EXERCISE PROMPT: Set down the listing exactly as given, minus images.

PROVIDED INFORMATION:

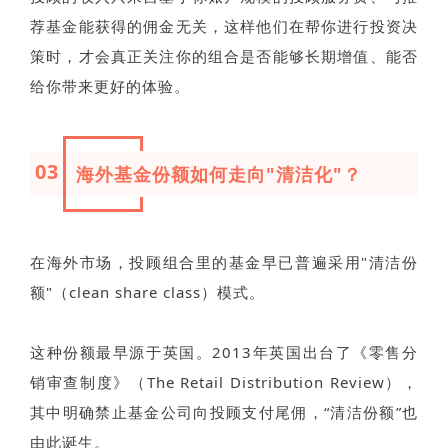
荐基金能获得的佣金无关，这样他们在帮你进行投资决
策时，才会真正关注你的组合是否能够长期增值、能否
给你带来更好的体验。
03
海外基金份额如何走向"清洁化"？
在海外市场，投顾组合里的基金早已普遍采用"清洁份
额"（clean share class）模式。
这种份额最早源于英国。2013年英国出台了《零售分
销审查制度》（The Retail Distribution Review），
其中明确禁止基金公司向投顾支付尾佣，“清洁份额”也
由此诞生。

RESPONSE AREA:
荐基金能获得的佣金无关，这样他们在帮你进行投资决
策时，才会真正关注你的组合是否能够长期增值、能否
给你带来更好的体验。
03
海外基金份额如何走向"清洁化"？
在海外市场，投顾组合里的基金早已普遍采用"清洁份
额"（clean share class）模式。
这种份额最早源于英国。2013年英国出台了《零售分
销审查制度》（The Retail Distribution Review），
其中明确禁止基金公司向投顾支付尾佣，“清洁份额”也
由此诞生。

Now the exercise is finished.